Across this end of the Blackrock Road is a private home developed around a Georgian villa on 1.2 sloping acres, previously called Rosenheim, which sold in a 2006 auction for €2.7m, with a similar sum then spent on its extension and upgrades.
Tellingly, little description is given of the pair of period semi-ds at 1 and 2 Ashton Place, which date to the 1840s and have lain idle for years. They are three-bay and three-storeys, each with substantial side annexes the size of many good family homes. Each of the main duo is likely to be 4,000-5,000 sq ft in size and needing full restoration.
Similarly, no indication is given in the sales outline of what sort of new homes, quantity or density may be built on the square and level plot between this duo on the main Blackrock Road and the diminutive Ashton Cottage. Ashton Park cul de sac is home to a small number of private homes as well as two three-storey blocks of 1960s-built apartments.
Nos 1 and 2 Ashton Place are understood to have been owned by Cork builder Barry Burke, who developed a number of estates in the Blackrock area, such as Richmond, around the 1960s and 1970s. The properties/land are being sold on behalf of family members.
The Burke family also owned 5 acres on the Boreenmanna Road, sold to O’Flynn Construction in the mid-2000s for a reported €16m, which is home to the Belfield Abbey development.

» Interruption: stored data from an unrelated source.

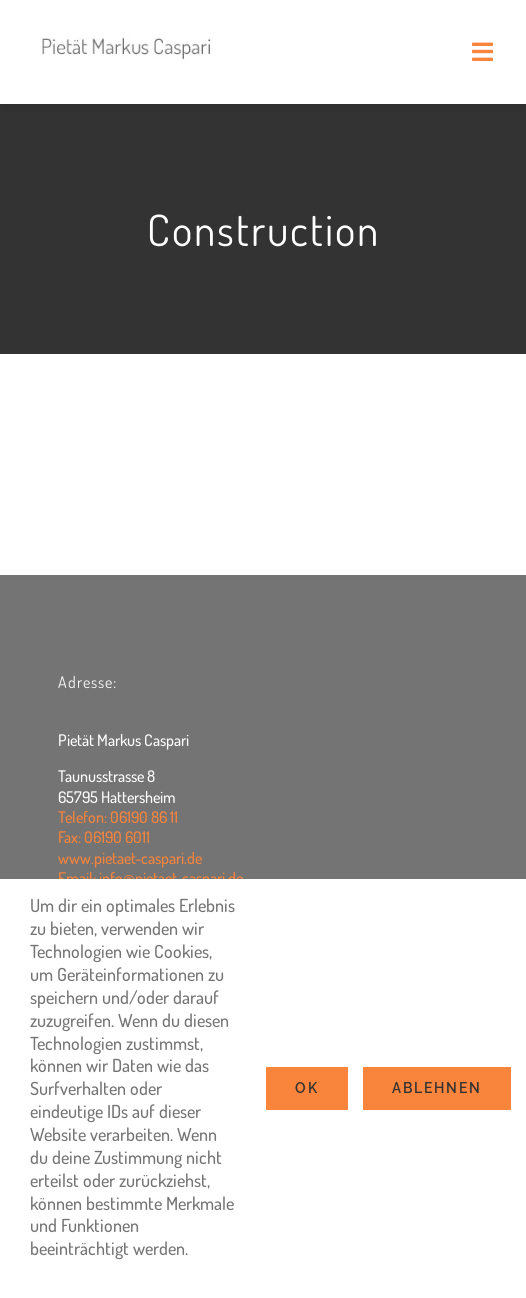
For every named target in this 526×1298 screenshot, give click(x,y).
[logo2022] (127, 29)
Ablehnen (437, 1088)
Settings (66, 1271)
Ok (307, 1088)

The auctioneers say the properties are in “Cork’s most desirable residential suburb, enjoying significant levels of demand”.

The site is close to the Cleve Hill address, where detached new builds in the Botanika development sold at prices up to €850,000, and individual Blackrock Road house sites — if and when they come to market — can fetch up to €500,000 each.
Coincidentally, BIG will get another chance to sample demand for Blackrock Road properties later this spring.

Residential agent Mark Gosling is setting up to sell two one-off homes to be built on the 0.4-acre grounds of a 1980s bungalow called Modeligo, near Menloe Gardens, and a private home built in the mid-2000s at a then-reported cost of over €4m.
These two homes, designed by architects Coughlan De Keyser and which will replace the 3,000 sq ft Modeligo (bought for €1.13m by an unidentified individual), will be over 4,000 sq ft each, over three floors, with the larger priced at c €1.7m.
What gets built at Ashton Place, and at what price levels, will be a story unfolding beyond 2021.